In re Marriage of Smith & Maescher (Cal. 1993)
 Rule of Law: A party to an agreement that is expressly designed to benefit a third party may obtain
specific performance of the agreement.
 Facts: Donald Maescher (D) and Daphne Smith (P) entered into a separation agreement in 1976, ending
almost 11 years of marriage. The separation agreement required Maescher to make child-support
payments for each of their two children until the children turned 18 years old. The agreement also
required that Maescher pay for college for each child. Maescher paid for college for the oldest child,
Peter, for the first three years. However, Maescher declined to pay for Peter’s fourth year of college in
advance. Maescher only agreed to pay for the fourth year’s tuition if Peter attained a B average during
the year, as Peter had not been making good grades. Peter was unable to obtain financial assistance
from the college, and Smith paid for the fourth year’s tuition, which was approximately $11,000.

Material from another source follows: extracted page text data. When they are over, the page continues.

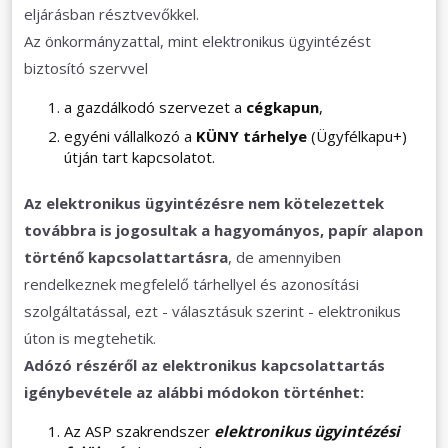
eljárásban résztvevőkkel.
Az önkormányzattal, mint elektronikus ügyintézést
biztosító szervvel
a gazdálkodó szervezet a
cégkapun
,
egyéni vállalkozó a
KÜNY tárhelye
(Ügyfélkapu+)
útján tart kapcsolatot.
Az elektronikus ügyintézésre nem kötelezettek
továbbra is jogosultak a hagyományos, papír alapon
történő kapcsolattartásra
, de amennyiben
rendelkeznek megfelelő tárhellyel és azonosítási
szolgáltatással, ezt - választásuk szerint - elektronikus
úton is megtehetik.
Adózó részéről az elektronikus kapcsolattartás
igénybevétele az alábbi módokon történhet:
Az ASP szakrendszer
elektronikus ügyintézési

Maescher provided a gift of $10,000 to Peter at the end of the year and suggested that Peter repay
Smith for his tuition. Smith refused to accept the $10,000. Instead, Smith sued Maescher, alleging
breach of the separation agreement. The trial court ordered Maescher to reimburse Smith for the fourth
year’s tuition. Maescher appealed to the California Court of Appeals.
 Issue: May a party to an agreement that is expressly designed to benefit a third party obtain specific
performance of the agreement?
 Holding and Reasoning (Work, J.): Yes. A party to an agreement that is expressly designed to benefit a
third party may obtain specific performance of the agreement. While a third-party beneficiary may
enforce an agreement made expressly for the third party’s benefit, a contracting party may also enforce
the agreement. If the benefit to the third party is a debt of the promisee, the promisee may be able to
obtain monetary damages. However, if the third party is simply a donee beneficiary, the promisee will not
be able to obtain monetary damages, because the promisee has no economic interest in the performance
of the contract. The promisee can still enforce the contract, but the enforcement of the contract must
be through an action seeking specific performance. In this case, Smith did not owe a debt to Peter.

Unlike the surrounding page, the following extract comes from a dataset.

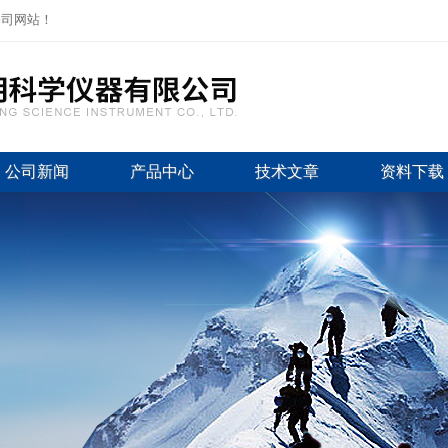
公司网站！
公司新闻
产品中心
技术文章
资料下载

Smith was not obligated to pay the tuition. Therefore, Peter was a donee beneficiary. Consequently,
Smith could not obtain a money judgment against Maescher for breach of the third-party-beneficiary
contract. Accordingly, the judgment of the trial court is reversed.
 Notes
o The distinction between creditor and donee beneficiary is important here:
 Donee beneficiary: a third-party beneficiary of a contract to whom the promised
performance comes without cost as a donation/gift.
 Creditor beneficiary: a third-party beneficiary of a contract to whom the promised
performance comes from a debt or obligation to the promisee.
o The basis for allowing damages to a promisor where the beneficiary is a creditor is that if the
promisor does not pay, the promisee remains liable.
o By contrast, because a gift cannot be enforced against the promisee, nonpayment of the gift
does not result in damages to the promisee.